R dada_opts R default dada2-rs flag dada2-rs default match
OMEGA_A 1e-40 --omega-a 1e-40
OMEGA_P 1e-4 --omega-p 1e-4
OMEGA_C 1e-40 --omega-c 1e-40 (dada) / 0 (learn) ✅ †
DETECT_SINGLETONS FALSE --detect-singletons false
USE_KMERS TRUE --no-kmer-screen on
KDIST_CUTOFF 0.42 --kdist-cutoff 0.42
MAX_CONSIST 10 --max-consist (learn) 10
MATCH 5 --match 5
MISMATCH -4 --mismatch -4
GAP_PENALTY -8 --gap-p -8
BAND_SIZE 16 --band 16
MAX_CLUST 0 --max-clust 0
MIN_FOLD 1 --min-fold 1
MIN_HAMMING 1 --min-hamming 1
MIN_ABUNDANCE 1 --min-abund 1
USE_QUALS TRUE --use-quals true
HOMOPOLYMER_GAP_PENALTY NULL --homo-gap-p --gap-p ✅ ‡
GREEDY TRUE --greedy true
PSEUDO_PREVALENCE 2 --pseudo-prevalence 2
PSEUDO_ABUNDANCE Inf --pseudo-min-abundance off (= Inf)
VECTORIZED_ALIGNMENT TRUE — (always on) ◻︎ perf
GAPLESS TRUE — (always on) ◻︎ perf
SSE 2 — (Rust autovectorizes) ◻︎ N/A

These flags apply to the denoising and error-learning subcommands (dada, dada-pooled, dada-pseudo, learn-errors, errors-from-sample). remove-bimera-denovo additionally honors --match / --mismatch / --gap-p, matching R's removeBimeraDenovo (which respects the global GAP_PENALTY).

Notes

  • OMEGA_C — the base dada_opts default is 1e-40, but learnErrors() overrides it to 0 internally (error inference shouldn't merge by abundance p-value). dada2-rs encodes the same split: 1e-40 for the dada* commands, 0 for learn-errors. It is not inherited via --inherit-err-params.

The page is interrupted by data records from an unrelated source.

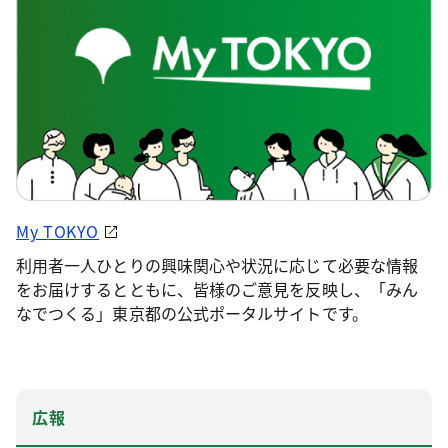
My TOKYO
利用者一人ひとりの興味関心や状況に応じて必要な情報
をお届けするとともに、皆様のご意見を反映し、「みん
なでつくる」東京都の公式ポータルサイトです。
広報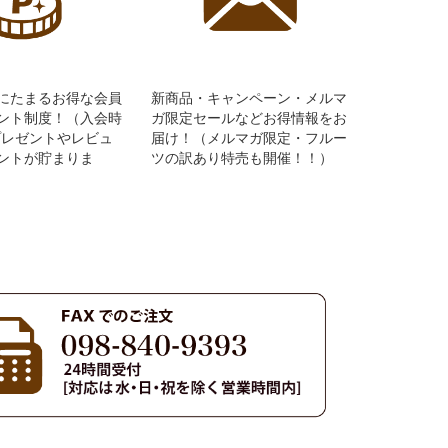
にたまるお得な会員
新商品・キャンペーン・メルマ
ント制度！（入会時
ガ限定セールなどお得情報をお
Pプレゼントやレビュ
届け！（メルマガ限定・フルー
ントが貯まりま
ツの訳あり特売も開催！！）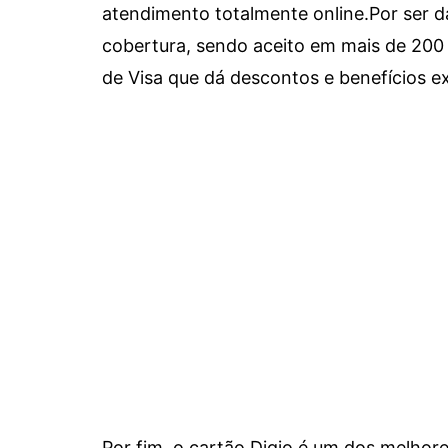
atendimento totalmente online.
Por ser d
cobertura, sendo aceito em mais de 200 
de Visa que dá descontos e benefícios ex
Por fim, o cartão Digio é um dos melho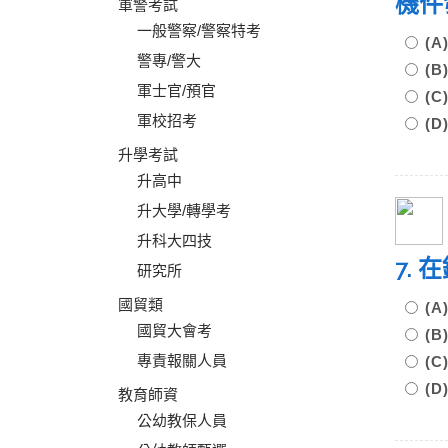
機件
軍警考試
一般警察/警察特考
(
警專/警大
(
軍士官/預官
(
軍校招考
(
升學考試
升高中
升大學/轉學考
升科大四技
7.
研究所
國貿類
(
國貿大會考
(
專責報關人員
(
(
教育師資
公幼教保人員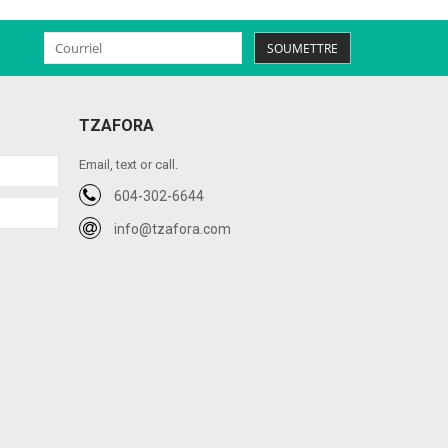
SOUMETTRE
TZAFORA
Email, text or call.
604-302-6644
info@tzafora.com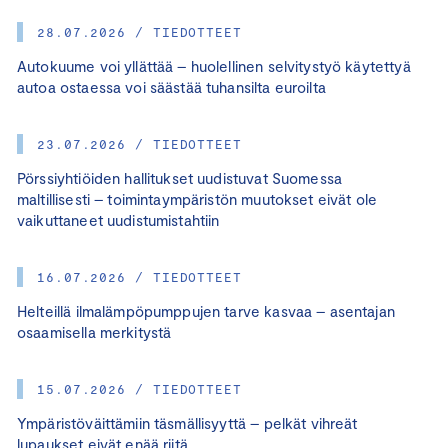
28.07.2026 / TIEDOTTEET
Autokuume voi yllättää – huolellinen selvitystyö käytettyä
autoa ostaessa voi säästää tuhansilta euroilta
23.07.2026 / TIEDOTTEET
Pörssiyhtiöiden hallitukset uudistuvat Suomessa
maltillisesti – toimintaympäristön muutokset eivät ole
vaikuttaneet uudistumistahtiin
16.07.2026 / TIEDOTTEET
Helteillä ilmalämpöpumppujen tarve kasvaa – asentajan
osaamisella merkitystä
15.07.2026 / TIEDOTTEET
Ympäristöväittämiin täsmällisyyttä – pelkät vihreät
lupaukset eivät enää riitä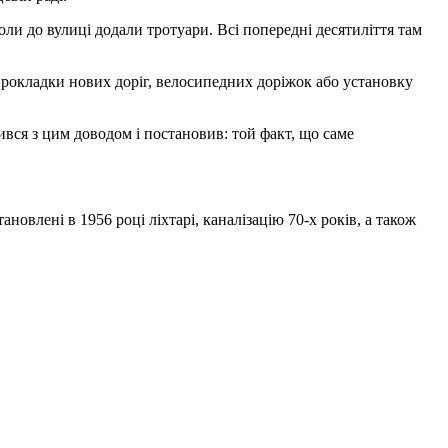
оли до вулиці додали тротуари. Всі попередні десятиліття там
 прокладки нових доріг, велосипедних доріжок або установку
ився з цим доводом і постановив: той факт, що саме
ановлені в 1956 році ліхтарі, каналізацію 70-х років, а також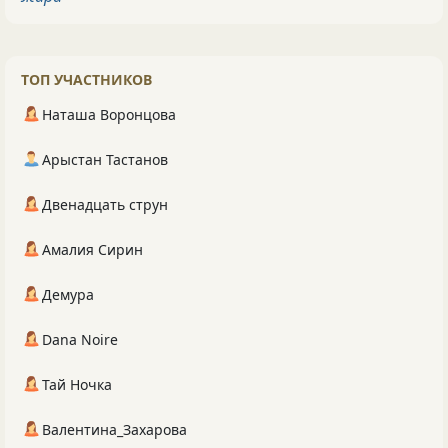
ТОП УЧАСТНИКОВ
Наташа Воронцова
Арыстан Тастанов
Двенадцать струн
Амалия Сирин
Демура
Dana Noire
Тай Ночка
Валентина_Захарова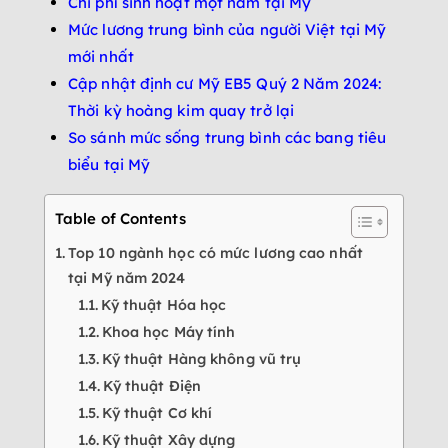
Chi phí sinh hoạt một năm tại Mỹ
Mức lương trung bình của người Việt tại Mỹ
mới nhất
Cập nhật định cư Mỹ EB5 Quý 2 Năm 2024:
Thời kỳ hoàng kim quay trở lại
So sánh mức sống trung bình các bang tiêu
biểu tại Mỹ
Table of Contents
Top 10 ngành học có mức lương cao nhất
tại Mỹ năm 2024
Kỹ thuật Hóa học
Khoa học Máy tính
Kỹ thuật Hàng không vũ trụ
Kỹ thuật Điện
Kỹ thuật Cơ khí
Kỹ thuật Xây dựng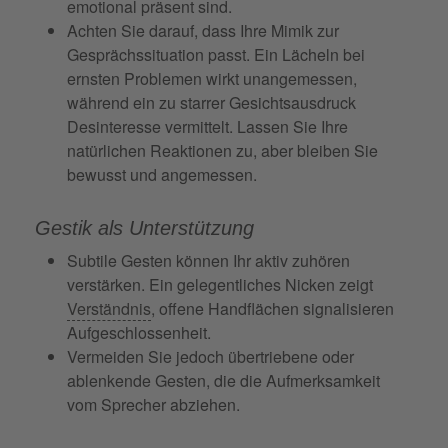
emotional präsent sind.
Achten Sie darauf, dass Ihre Mimik zur
Gesprächssituation passt. Ein Lächeln bei
ernsten Problemen wirkt unangemessen,
während ein zu starrer Gesichtsausdruck
Desinteresse vermittelt. Lassen Sie Ihre
natürlichen Reaktionen zu, aber bleiben Sie
bewusst und angemessen.
Gestik als Unterstützung
Subtile Gesten können Ihr aktiv zuhören
verstärken. Ein gelegentliches Nicken zeigt
Verständnis
, offene Handflächen signalisieren
Aufgeschlossenheit.
Vermeiden Sie jedoch übertriebene oder
ablenkende Gesten, die die Aufmerksamkeit
vom Sprecher abziehen.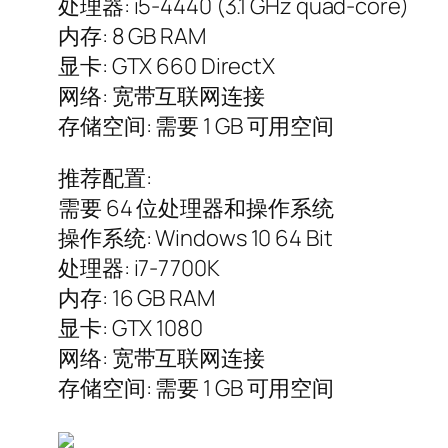
处理器: i5-4440 (3.1 GHz quad-core)
内存: 8 GB RAM
显卡: GTX 660 DirectX
网络: 宽带互联网连接
存储空间: 需要 1 GB 可用空间
推荐配置:
需要 64 位处理器和操作系统
操作系统: Windows 10 64 Bit
处理器: i7-7700K
内存: 16 GB RAM
显卡: GTX 1080
网络: 宽带互联网连接
存储空间: 需要 1 GB 可用空间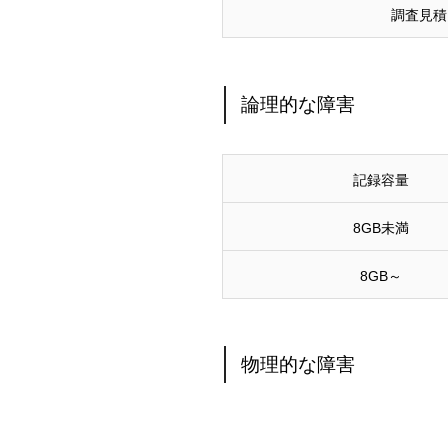
調査見積
論理的な障害
記録容量
8GB未満
8GB～
物理的な障害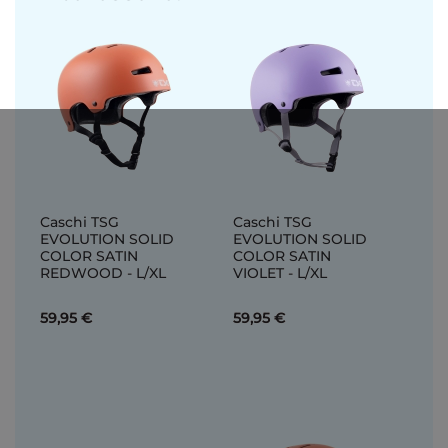
Caschi TSG
Caschi TSG
EVOLUTION SOLID
EVOLUTION SOLID
COLOR SATIN
COLOR SATIN
REDWOOD - L/XL
VIOLET - L/XL
59,95 €
59,95 €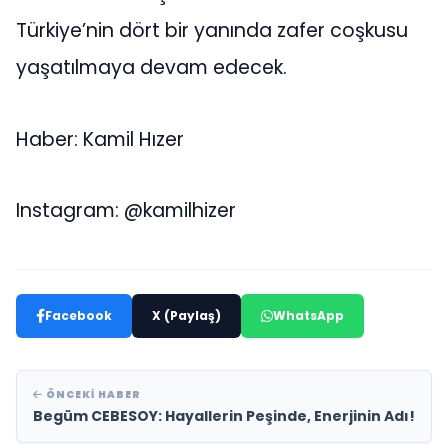
Türkiye’nin dört bir yanında zafer coşkusu
yaşatılmaya devam edecek.
Haber: Kamil Hızer
Instagram: @kamilhizer
Facebook
X (Paylaş)
WhatsApp
ÖNCEKI HABER
Begüm CEBESOY: Hayallerin Peşinde, Enerjinin Adı!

  • HOMOPOLYMER_GAP_PENALTY = NULL — in R, NULL means "score homopolymer gaps with the normal GAP_PENALTY." dada2-rs reproduces this: when --homo-gap-p is unset it falls back to whatever --gap-p resolves to (so --gap-p -4 alone yields homo_gap_p = -4), rather than pinning a literal default.

  • Scalar MATCH / MISMATCH — R's full 4×4 SCORE_MATRIX is commented out in dada.R; the active path uses the scalar MATCH/MISMATCH (uniform +5 diagonal / −4 off-diagonal). dada2-rs matches that active path.

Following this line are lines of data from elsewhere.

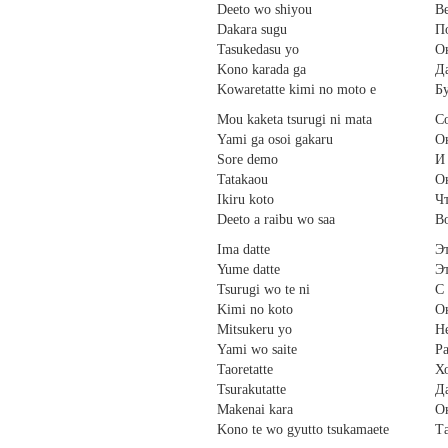
Deeto wo shiyou
Ве
Dakara sugu
По
Tasukedasu yo
Он
Kono karada ga
Да
Kowaretatte kimi no moto e
Бу
Mou kaketa tsurugi ni mata
С
Yami ga osoi gakaru
Он
Sore demo
И 
Tatakaou
Он
Ikiru koto
Чт
Deeto a raibu wo saa
Во
Ima datte
Эт
Yume datte
Эт
Tsurugi wo te ni
С 
Kimi no koto
О
Mitsukeru yo
Н
Yami wo saite
Ра
Taoretatte
Хо
Tsurakutatte
Да
Makenai kara
Он
Kono te wo gyutto tsukamaete
Та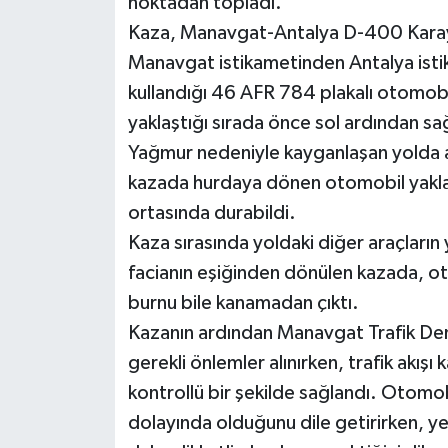
noktadan topladı.
Kaza, Manavgat-Antalya D-400 Karayo
Manavgat istikametinden Antalya istik
kullandığı 46 AFR 784 plakalı otomobil
yaklaştığı sırada önce sol ardından sağ
Yağmur nedeniyle kayganlaşan yolda aş
kazada hurdaya dönen otomobil yakla
ortasında durabildi.
Kaza sırasında yoldaki diğer araçların
facianın eşiğinden dönülen kazada, o
burnu bile kanamadan çıktı.
Kazanın ardından Manavgat Trafik Dene
gerekli önlemler alınırken, trafik akı
kontrollü bir şekilde sağlandı. Otomob
dolayında olduğunu dile getirirken, yetk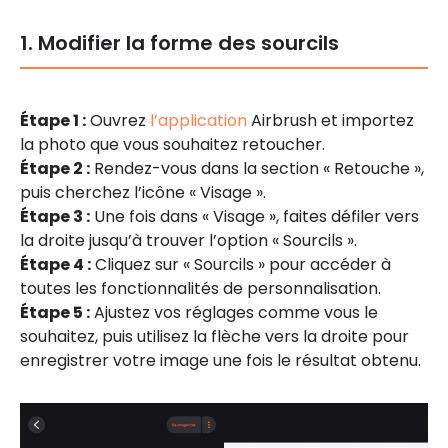
1. Modifier la forme des sourcils
Étape 1 :
Ouvrez
l’application
Airbrush et importez
la photo que vous souhaitez retoucher.
Étape 2 :
Rendez-vous dans la section « Retouche »,
puis cherchez l’icône « Visage ».
Étape 3 :
Une fois dans « Visage », faites défiler vers
la droite jusqu’à trouver l’option « Sourcils ».
Étape 4 :
Cliquez sur « Sourcils » pour accéder à
toutes les fonctionnalités de personnalisation.
Étape 5 :
Ajustez vos réglages comme vous le
souhaitez, puis utilisez la flèche vers la droite pour
enregistrer votre image une fois le résultat obtenu.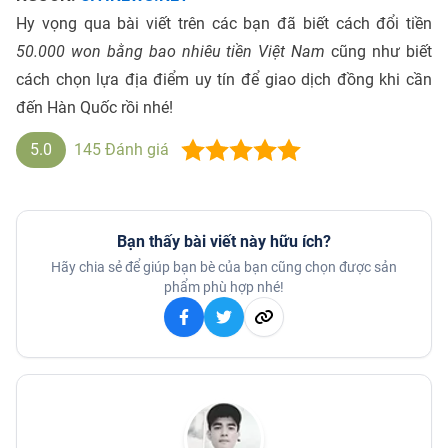
Hy vọng qua bài viết trên các bạn đã biết cách đổi tiền
50.000 won bằng bao nhiêu tiền Việt Nam
cũng như biết
cách chọn lựa địa điểm uy tín để giao dịch đồng khi cần
đến Hàn Quốc rồi nhé!
5.0
145
Đánh giá
Bạn thấy bài viết này hữu ích?
Hãy chia sẻ để giúp bạn bè của bạn cũng chọn được sản
phẩm phù hợp nhé!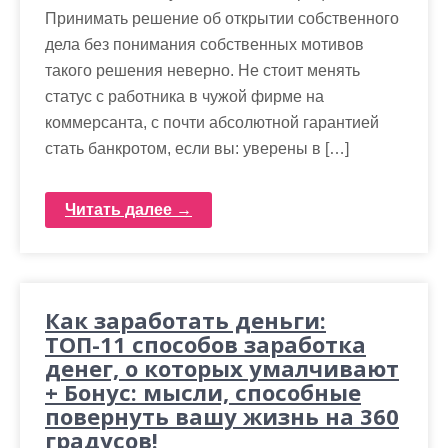
Принимать решение об открытии собственного
дела без понимания собственных мотивов
такого решения неверно. Не стоит менять
статус с работника в чужой фирме на
коммерсанта, с почти абсолютной гарантией
стать банкротом, если вы: уверены в […]
Читать далее →
Как заработать деньги:
ТОП-11 способов заработка
денег, о которых умалчивают
+ Бонус: мысли, способные
повернуть вашу жизнь на 360
градусов!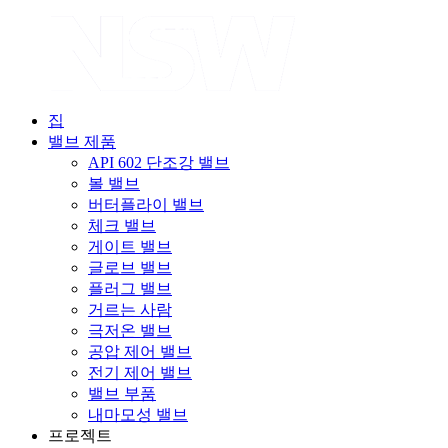
집
밸브 제품
API 602 단조강 밸브
볼 밸브
버터플라이 밸브
체크 밸브
게이트 밸브
글로브 밸브
플러그 밸브
거르는 사람
극저온 밸브
공압 제어 밸브
전기 제어 밸브
밸브 부품
내마모성 밸브
프로젝트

  • VECTORIZED_ALIGNMENT / GAPLESS / SSE — deliberately not exposed. These are implementation/performance toggles, not algorithm parameters: dada2-rs always uses its vectorized banded aligner, and SSE = 2 (R's SSE2 selection) is moot since the Rust kernel autovectorizes (with AVX2/AVX-512 available via a release-native build). They are result-equivalent.

Beyond setDadaOpt(): --kmer-size

KMER_SIZE is not a setDadaOpt() option — R fixes the k-mer screen at k = 5 in its C layer. dada2-rs exposes it as a tunable flag, --kmer-size (3–8, default 5). The default matches R exactly, but the knob lets PacBio HiFi runs trade memory for speed (e.g. k = 7); see the PacBio walkthrough. This is the one place dada2-rs goes beyond R's parameter surface.